Issues with Moz producing 404 Errors from sitemap.xml files recently.
-
My last campaign crawl produced over 4k 404 errors resulting from Moz not being able to read some of the URLs in our sitemap.xml file. This is the first time we've seen this error and we've been running campaigns for almost 2 months now -- no changes were made to the sitemap.xml file. The file isn't UTF-8 encoded, but rather Content-Type:text/xml; charset=iso-8859-1 (which is what Moveable Type uses). Just wondering if anyone has had a similar issue?
-
Hi Barb,
I am sure Joel will chime in also but just to clarify that it is probably not the utf8 encoding or lack of it that is causing the issue. At least with the sitemap urls it is simply the formatting of the xml that is being produced. As to if the other errors you are seeing are caused by the same kind of thing, if you are seeing references to the same encoded characters (%0A%09%) then the answer is most likely yes.
So the issue is not utf8 encoding related (there are plenty of non utf8 encoded sites on the web still!) but how the moz crawler is reading your links and if other tools/systems will be having the same troubles. Have you looked in google webmaster tools to see if it reports similar 404 errors from the sitemap or elsewhere? If you see similar errors in GWT then the issue is likely not restricted to the moz crawler only.
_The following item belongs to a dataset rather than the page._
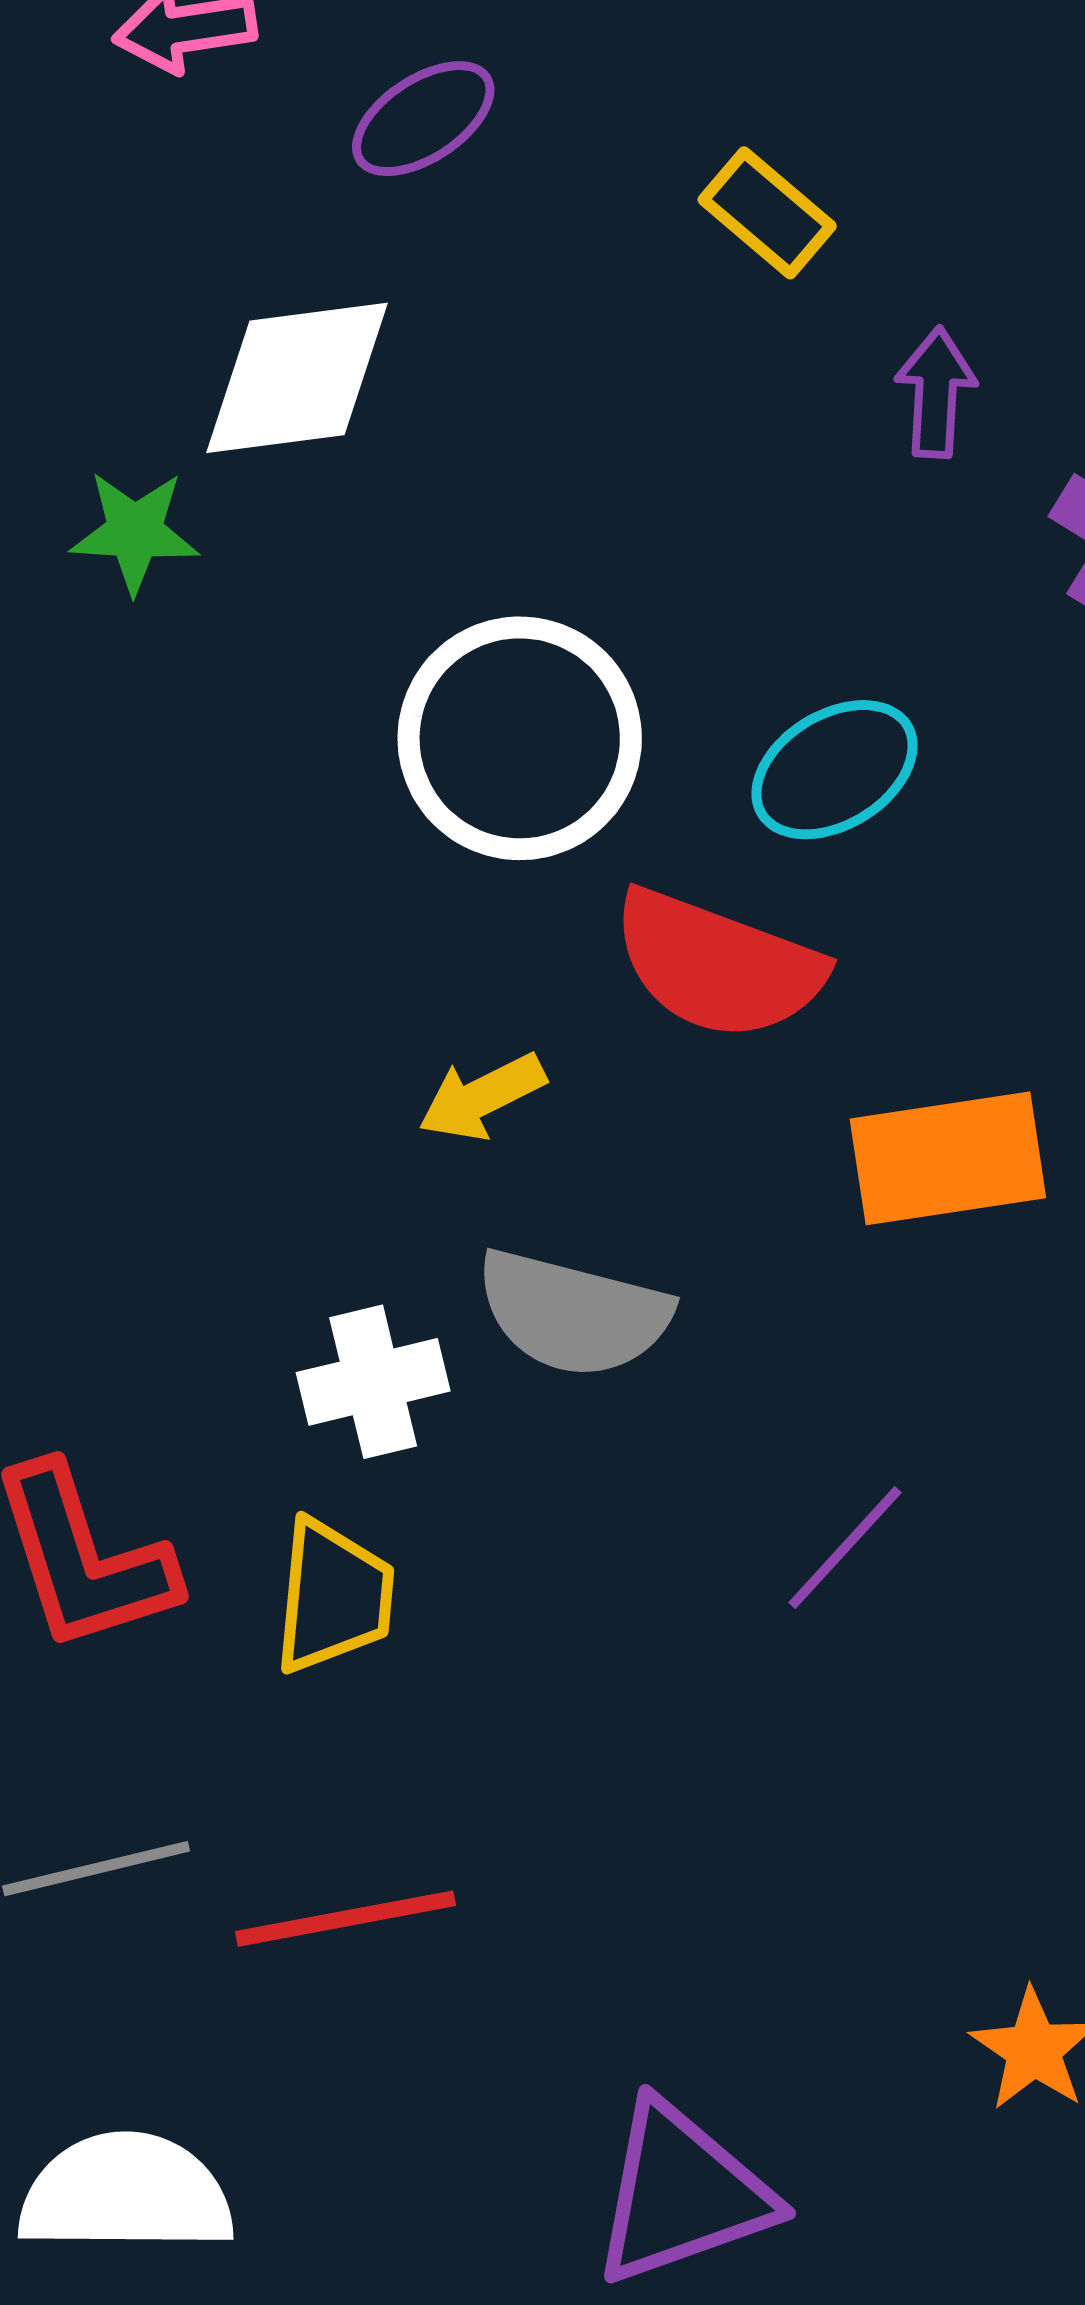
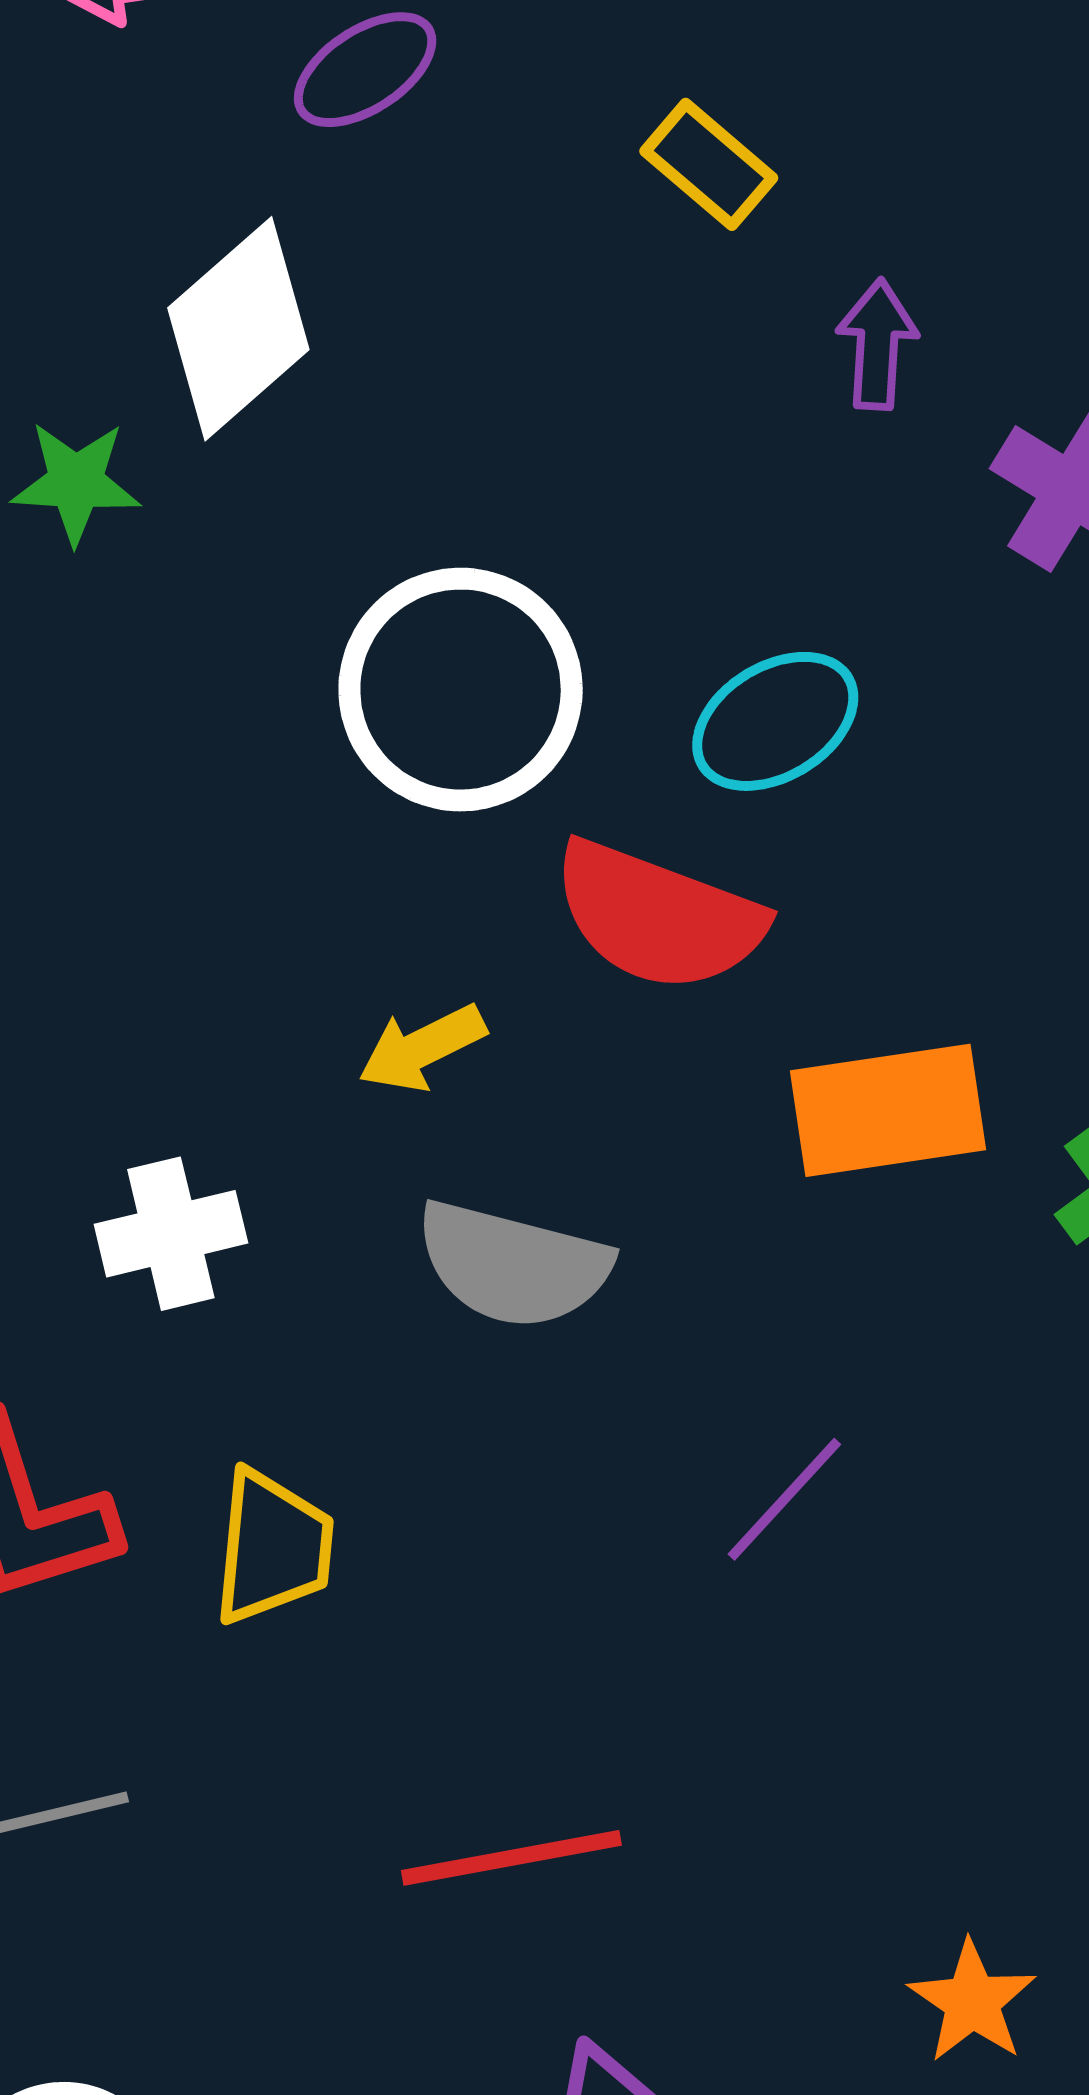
white diamond: (297, 378) -> (238, 329), turned -34
white cross: (373, 1382) -> (171, 1234), moved
red line: (345, 1919) -> (511, 1858), moved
Beyond that, since for the sitemap at least the fix should be relatively simple and quite possibly the other moz errors you see will also be able to be fixed easily by making small adjustments to the templates and removing the extra line breaks/tabs which are creating the issue then it is worth doing so that these errors are removed and you can concentrate on the 'real' errors without all the noise.
-
Joel,
The latest 404 errors have the same type of issue, and are all over place in terms of referrer (none are the sitemap.xml) that I can see.
My question is, can the fact that we don't use the UTF-8 encoding in our site potentially cause issues with other reporting? This is not something we can change easily and I don't want to waste a great deal of effort sorting through "red herring" issues due to the encoding we use on the site.
thoughts?
barb
-
Thanks Joel,
We're looking into this.
barb
-
Thanks Lynn,
We are looking at that. The 4k 404 errors are gone now, but it's possible they will return.
It's a major change for us to switch to UTF-8, so it's not something that will happen anytime soon. I'll just have to be aware that it might be causing issues.
barb
-
Hey Brice,
I just to add to Lynn's great answer with the reason you're seeing the URLs the way they are and to reinforce that.
You have it formatted as such:
<loc>http://www.cmswire.com/cms/web-cms/david-hillis-10-predictions-for-web-content-management-in-2011-009588.php</loc>The crawler converts everything to URL encoding. So those line feeds and tabs will be converted to percentage tags. The reason your root domain is there is because %0A is not the proper start of a URL so RogerBot assumes it's a relative link to the domain your sitemap is on.
The encoding thing is probably not affecting this.
Cheers,
Joel. -
Hi,
It can be frustrating I know, but if you are methodical you will get to the bottom of all errors and then feel much better
Not sure why the number of 404s would have gone down, but in regards the sitemap itself the moz team might be right that utf-8 encoding could be part of the problem. I think it might be more to do with some non visible formatting/characters being added to your site map during creation. %09 is a url encoded tab and %0A is a url encoded line feed, it looks to me that these are getting into your sitemap even though they are not actually visible.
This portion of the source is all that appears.